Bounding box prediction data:
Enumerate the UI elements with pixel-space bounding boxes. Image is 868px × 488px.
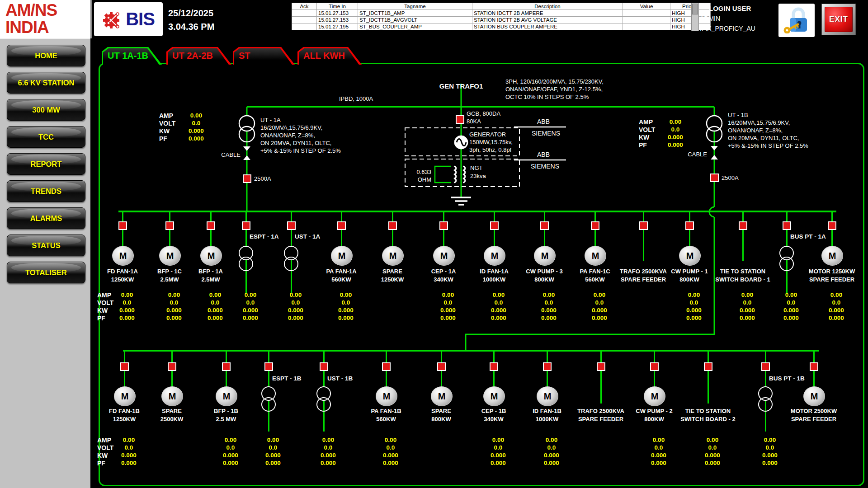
breaker-bfp-1c[interactable] — [165, 221, 174, 230]
ut1b-value: 0.0 — [657, 126, 693, 133]
cable-arrow-icon — [711, 146, 718, 150]
motor-icon-id-fan-1b[interactable]: M — [537, 386, 558, 406]
sidebar-button-report[interactable]: REPORT — [7, 153, 85, 175]
feeder-value-bus-pt-1b: 0.000 — [752, 460, 788, 466]
sidebar-button-300-mw[interactable]: 300 MW — [7, 99, 85, 121]
sidebar-button-tcc[interactable]: TCC — [7, 126, 85, 148]
feeder-value-bfp-1b: 0.00 — [212, 436, 249, 443]
breaker-motor-1250kw[interactable] — [828, 221, 836, 230]
breaker-cw-pump-2[interactable] — [650, 362, 659, 371]
gcb-rating-label: 80KA — [467, 117, 481, 125]
ut1a-incomer-breaker[interactable] — [243, 174, 251, 183]
motor-icon-cep-1a[interactable]: M — [433, 246, 455, 266]
feeder-value-id-fan-1b: 0.00 — [533, 436, 570, 443]
motor-icon-fd-fan-1b[interactable]: M — [114, 386, 136, 406]
feeder-value-motor-1250kw: 0.000 — [818, 314, 854, 321]
meas-label-top-pf: PF — [97, 314, 105, 322]
breaker-trafo-2500kva[interactable] — [639, 221, 648, 230]
ut1b-incomer-breaker[interactable] — [710, 174, 719, 182]
breaker-bfp-1b[interactable] — [222, 362, 231, 371]
transformer-icon-ust-1b[interactable] — [316, 397, 331, 412]
ngt-resistor-label: 0.633 OHM — [401, 168, 431, 183]
generator-label: GENERATOR 150MW,15.75kv, 3ph, 50hz, 0.8p… — [469, 131, 513, 154]
transformer-icon-bus-pt-1a[interactable] — [779, 257, 794, 271]
feeder-side-label-espt-1b: ESPT - 1B — [272, 375, 302, 382]
motor-icon-pa-fan-1c[interactable]: M — [585, 246, 606, 266]
feeder-value-id-fan-1a: 0.000 — [481, 314, 517, 321]
motor-icon-fd-fan-1a[interactable]: M — [112, 246, 134, 266]
transformer-icon-bus-pt-1b[interactable] — [758, 397, 773, 412]
motor-icon-cep-1b[interactable]: M — [483, 386, 505, 406]
breaker-fd-fan-1b[interactable] — [120, 362, 129, 371]
breaker-pa-fan-1b[interactable] — [382, 362, 391, 371]
ut1a-cable-label: CABLE — [214, 151, 241, 159]
sidebar-button-label: TRENDS — [7, 181, 85, 202]
breaker-id-fan-1b[interactable] — [543, 362, 552, 371]
breaker-tie-to-station[interactable] — [739, 221, 747, 230]
feeder-value-cep-1b: 0.000 — [480, 452, 516, 459]
breaker-cw-pump-3[interactable] — [540, 221, 549, 230]
sidebar-button-label: TOTALISER — [7, 262, 85, 283]
motor-icon-cw-pump-3[interactable]: M — [534, 246, 556, 266]
feeder-value-tie-to-station: 0.00 — [729, 291, 765, 298]
sidebar-button-label: STATUS — [7, 235, 85, 256]
feeder-value-cep-1b: 0.0 — [480, 444, 516, 451]
motor-icon-bfp-1c[interactable]: M — [159, 246, 181, 266]
transformer-icon-espt-1b[interactable] — [261, 397, 276, 412]
breaker-trafo-2500kva[interactable] — [597, 362, 605, 371]
motor-icon-id-fan-1a[interactable]: M — [484, 246, 505, 266]
motor-icon-bfp-1b[interactable]: M — [216, 386, 237, 406]
breaker-fd-fan-1a[interactable] — [118, 221, 127, 230]
motor-icon-cw-pump-1[interactable]: M — [679, 246, 701, 266]
sidebar-button-trends[interactable]: TRENDS — [7, 180, 85, 202]
feeder-value-tie-to-station: 0.00 — [694, 436, 731, 443]
sidebar-button-status[interactable]: STATUS — [7, 235, 85, 256]
breaker-spare[interactable] — [437, 362, 446, 371]
feeder-value-tie-to-station: 0.000 — [694, 460, 731, 466]
breaker-spare[interactable] — [168, 362, 176, 371]
breaker-ust-1a[interactable] — [287, 221, 296, 230]
motor-icon-pa-fan-1a[interactable]: M — [331, 246, 353, 266]
breaker-spare[interactable] — [388, 221, 397, 230]
feeder-value-ust-1a: 0.000 — [278, 314, 314, 321]
meas-label-ut1a-kw: KW — [159, 127, 170, 135]
transformer-icon-ust-1a[interactable] — [284, 257, 298, 271]
feeder-value-espt-1b: 0.000 — [255, 452, 291, 459]
breaker-bfp-1a[interactable] — [207, 221, 215, 230]
sidebar-button-label: TCC — [7, 127, 85, 147]
motor-icon-motor-2500kw[interactable]: M — [803, 386, 825, 406]
sidebar-button-label: 6.6 KV STATION — [7, 72, 85, 93]
feeder-value-cw-pump-2: 0.000 — [641, 452, 677, 459]
transformer-icon-espt-1a[interactable] — [239, 257, 253, 271]
ut1a-spec-block: UT - 1A 16/20MVA,15.75/6.9KV, ONAN/ONAF,… — [260, 116, 341, 155]
sidebar-button-alarms[interactable]: ALARMS — [7, 207, 85, 229]
sidebar-button-6-6-kv-station[interactable]: 6.6 KV STATION — [7, 72, 85, 94]
breaker-ust-1b[interactable] — [320, 362, 328, 371]
breaker-bus-pt-1b[interactable] — [761, 362, 770, 371]
ngt-coil-icon — [454, 166, 456, 183]
breaker-motor-2500kw[interactable] — [810, 362, 818, 371]
motor-icon-motor-1250kw[interactable]: M — [821, 246, 843, 266]
meas-label-bottom-kw: KW — [97, 452, 108, 459]
breaker-cep-1a[interactable] — [439, 221, 448, 230]
breaker-id-fan-1a[interactable] — [490, 221, 499, 230]
breaker-tie-to-station[interactable] — [704, 362, 712, 371]
breaker-bus-pt-1a[interactable] — [783, 221, 791, 230]
breaker-espt-1b[interactable] — [264, 362, 273, 371]
motor-icon-spare[interactable]: M — [431, 386, 453, 406]
sidebar-button-totaliser[interactable]: TOTALISER — [7, 262, 85, 283]
motor-icon-spare[interactable]: M — [382, 246, 404, 266]
breaker-cw-pump-1[interactable] — [685, 221, 694, 230]
breaker-pa-fan-1a[interactable] — [337, 221, 346, 230]
motor-icon-spare[interactable]: M — [161, 386, 183, 406]
motor-icon-cw-pump-2[interactable]: M — [644, 386, 665, 406]
sidebar-button-home[interactable]: HOME — [7, 45, 85, 66]
feeder-value-espt-1b: 0.00 — [255, 436, 291, 443]
gcb-breaker[interactable] — [456, 115, 464, 124]
feeder-value-ust-1b: 0.0 — [310, 444, 346, 451]
motor-icon-pa-fan-1b[interactable]: M — [376, 386, 397, 406]
breaker-cep-1b[interactable] — [490, 362, 498, 371]
breaker-espt-1a[interactable] — [242, 221, 250, 230]
motor-icon-bfp-1a[interactable]: M — [200, 246, 222, 266]
breaker-pa-fan-1c[interactable] — [591, 221, 599, 230]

_Exercise_. Return all lines from the data above with "cable" in them.

_Finished exercise_.
cable-arrow-icon — [711, 146, 718, 150]
ut1a-cable-label: CABLE — [214, 151, 241, 159]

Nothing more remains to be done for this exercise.